Scientists at Tokyo Institute of Technology (Tokyo Tech) have developed a wirelessly powered relay network for 5G systems. The proposed battery-free communication addresses the challenges of flexible deployment of relay networks. This design is both economical and energy-efficient. Such advances in 5G communications will create tremendous opportunities for a wide range of sectors.

The ever-increasing demand for wireless data bandwidth shows no sign of slowing down in the near future. Millimeter wave, a short wavelength spectrum, has shown great potential in 5G communications and beyond. To leverage high-capacity millimeter-wave frequencies, phased-array antennas (antenna elements that work together to boost signal strength in a specific direction) are being adapted. However, the current use case is confined to line-of-sight propagation.

As a result, relay nodes are considered for non-line-of-sight communications (Figure 1). While relaying can provide improved bandwidth, coverage, and reliability, the flexible deployment of a relay network poses some challenges. The most significant challenge in relay networks is power supply. A typical relay node has its own power supply unit or is connected to an external power source.

Figure 1 Proposed phased-array relay transceiver system for 5G New Radio

Figure 1. Proposed phased-array relay transceiver system for 5G New Radio

Fortunately, a team of scientists from Tokyo Tech, led by Prof. Kenichi Okada, have proposed a wirelessly-powered 28-GHz phased-array relay transceiver for the 5G network. Their work is scheduled for presentation in the 2021 Symposia on VLSI Technology and Circuits, an international conference where emerging trends and novel concepts on semiconductor technology and circuits are explored.
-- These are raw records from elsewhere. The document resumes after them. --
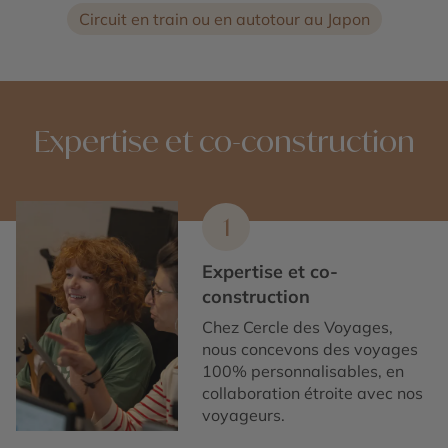
Circuit en train ou en autotour au Japon
Expertise et co-construction
1
Expertise et co-
construction
Chez Cercle des Voyages,
nous concevons des voyages
100% personnalisables, en
collaboration étroite avec nos
voyageurs.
A vector-summing backscattering technique is used to realize the proposed design. The transmitter works as a backscatter with 24 GHz local oscillator (LO) and 4 GHz intermediate frequency (IF) signals (Figure 2). Okada elaborates, "Backscatter communication makes it possible to harvest energy from incident signals and reflects back parts of the same signals while modulating the data. In this design, backscatter up-converts the 5G New Radio (5G NR) spectrum at 4 GHz and transmits at 28 GHz." The transmitter also acts as a phase shifter, allowing it to alter the phase of an incoming signal. The backscattering and phase-shifting capabilities of the transmitter facilitate beamforming, wherein an array of antennas can be controlled to transmit signals in a specific direction. As a result, information is transferred more efficiently with less interference.

Figure 2. Proposed vector-summing backscattering

Figure 2.Proposed vector-summing backscattering

The vector-summing backscatter up-converts 4 GHz I/Q signal and transmits at 28 GHz.

The receiver and rectifier operation is another critical feature of the transceiver. Passive phase shifters and power combiners (which combine power fed at multiple ports) are used to boost the received signal power for wireless power transfer (WPT). The proposed rectifier acts as a self-heterodyne mixer. In other words, the rectifier splits and recombines an incoming beam with a modulated version of itself. It also works as a full-wave rectifier with the 24 GHz WPT signal.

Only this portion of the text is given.